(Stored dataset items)
+++

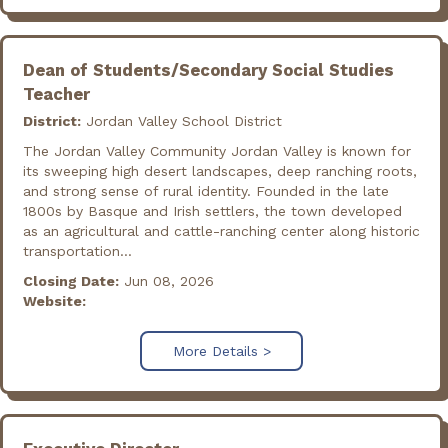
Dean of Students/Secondary Social Studies
Teacher
District:
Jordan Valley School District
The Jordan Valley Community Jordan Valley is known for
its sweeping high desert landscapes, deep ranching roots,
and strong sense of rural identity. Founded in the late
1800s by Basque and Irish settlers, the town developed
as an agricultural and cattle-ranching center along historic
transportation...
Closing Date:
Jun 08, 2026
Website:
More Details >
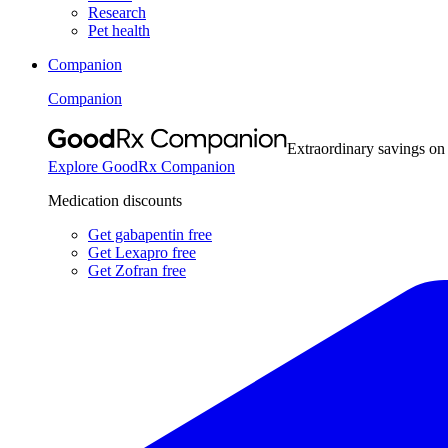
Research
Pet health
Companion
Companion
Extraordinary savings on
Explore GoodRx Companion
Medication discounts
Get gabapentin free
Get Lexapro free
Get Zofran free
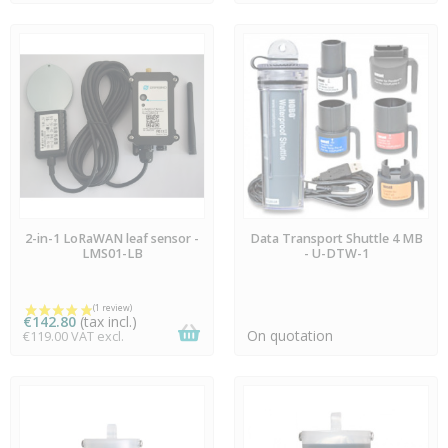
AVAILABLE
AVAILABLE
2-in-1 LoRaWAN leaf sensor -
Data Transport Shuttle 4 MB
LMS01-LB
- U-DTW-1
€142.80
(tax incl.)
On quotation
€119.00 VAT excl.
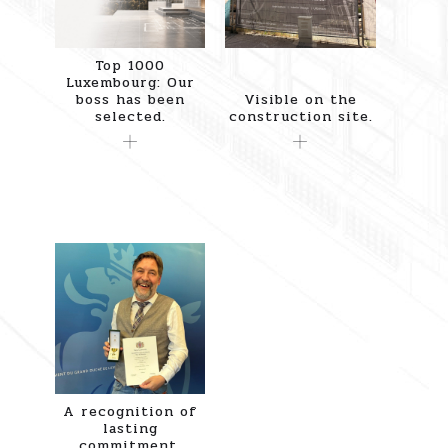
Top 1000
Luxembourg: Our
boss has been
Visible on the
selected.
construction site.
A recognition of
lasting
commitment.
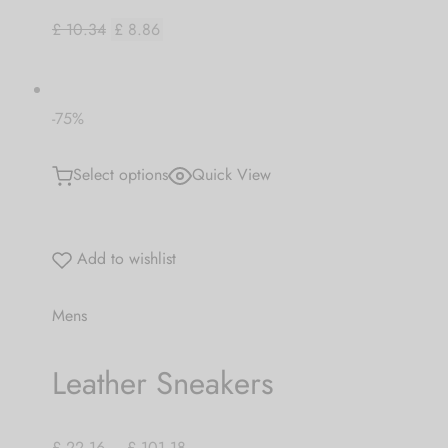
£ 10.34
£ 8.86
-75%
Select options
Quick View
Add to wishlist
Mens
Leather Sneakers
£ 22.16
–
£ 101.18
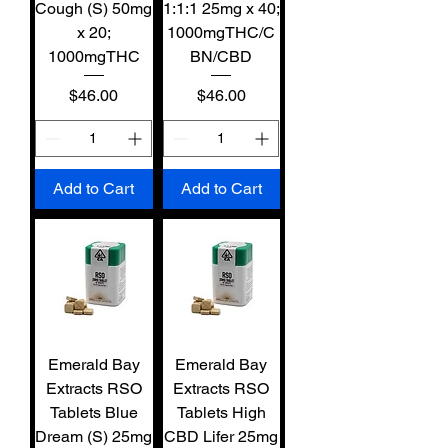
Cough (S) 50mg
1:1:1 25mg x 40;
x 20;
1000mgTHC/C
1000mgTHC
BN/CBD
Price
Price
$46.00
$46.00
Add to Cart
Add to Cart
Emerald Bay
Emerald Bay
Extracts RSO
Extracts RSO
Tablets Blue
Tablets High
Dream (S) 25mg
CBD Lifer 25mg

+++

**Aim of the task:** Take every line from the records that holds "free" and copy it down.

**Response to this task:**
Get gabapentin free
Get Lexapro free
Get Zofran free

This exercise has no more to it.